Task prompt
What is needed is a word-for-word restatement of all the entries.

Provided records
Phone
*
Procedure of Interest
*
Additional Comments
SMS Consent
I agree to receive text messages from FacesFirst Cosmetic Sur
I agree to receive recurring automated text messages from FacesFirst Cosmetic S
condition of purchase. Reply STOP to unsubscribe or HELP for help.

Solution to the exercise
Phone
*
Procedure of Interest
*
Additional Comments
SMS Consent
I agree to receive text messages from FacesFirst Cosmetic Sur
I agree to receive recurring automated text messages from FacesFirst Cosmetic S
condition of purchase. Reply STOP to unsubscribe or HELP for help.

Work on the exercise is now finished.